- Genre: Superhero Animated
- Written by: Nono Pardalis
- Directed by: Patrick Soriano
- Voices of: Rona Aguilar Daryll Patco Marick Dacanay
- Theme music composer: Ken Aoki Kim Lopez
- Country of origin: Philippines
- Original language: Filipino
- No. of episodes: 13

Production
- Executive producers: Jojo Medalla Chryssa Lipardo Camille Regis
- Running time: 4 minutes
- Production companies: ABS-CBN Studios Monaural Studio Tres Puntos Studio

Original release
- Network: iWantTFC
- Release: November 6, 2021 – January 29, 2022

= Hero City Kids Force =

2021 superhero animated short

Hero City Kids Force is a Philippine animated television series of shorts produced by ABS-CBN, Monaural Studio and Tres Puntos Studio.
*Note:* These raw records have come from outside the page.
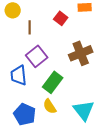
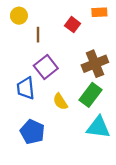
green rectangle: (53, 82) -> (90, 95), moved
yellow semicircle: (50, 106) -> (60, 102), moved
cyan triangle: (84, 110) -> (98, 127), turned -45

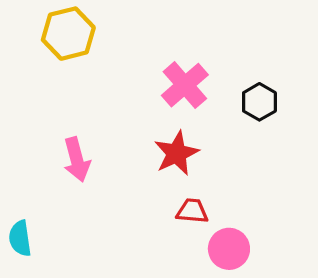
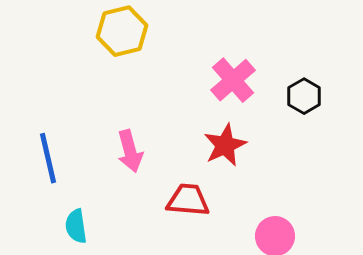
red trapezoid: (192, 211) -> (188, 200), moved, size x1.4

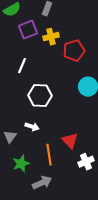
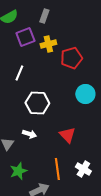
red triangle: (70, 141) -> (67, 135), moved
orange line: (49, 155) -> (57, 169), moved
white cross: (86, 162) -> (83, 169), turned -35

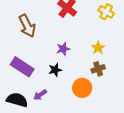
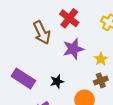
brown arrow: (27, 26) -> (42, 33), moved
purple star: (63, 49) -> (73, 49), moved, size x1.5

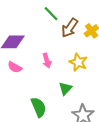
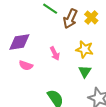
green triangle: (65, 88) -> (85, 71), moved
It aired on iWantTFC from November 6, 2021 to January 29, 2022. The series follows the adventures of the three superheroes: Darna, Captain Barbell, and Lastikman - as they band together with their playmates Maya, Andres, and Nono, also known as "The McCoolits".

==Premise==
The superheroes and their friends go on missions to battle supervillain Dr. Sternberg, the evil genius responsible for creating monsters that wreak havoc in Hero City, and his sidekick Cyborgana.

==Cast and characters==
- Main cast
- Rona Aguilar as Darna
- Daryll Patco as Captain Barbell
- Marick Dacanay as Lastikman
- Supporting cast
- Jefferson Utanes as Dr. Steinberg
- Romi Jallorina as Tita Joyce
- Jillian Ita-as Cyborgana
- Jewel Yu as Maya
- Santino Santiago as Andres
- Michelle Cornejo as Nono

==Release==
===Broadcast===
From October 10, 2022 to June 3, 2023, the series had its Philippine TV premiere on A2Z, Kapamilya Channel, and Kapamilya Online Live (with next-day morning replays at 9:00 am) from Monday to Sunday before TV Patrol.

==Merchandise==
Hero City Kids Force released official licensed merchandise including t-shirts and various toys for children available on Toy Kingdom and other online shopping stores.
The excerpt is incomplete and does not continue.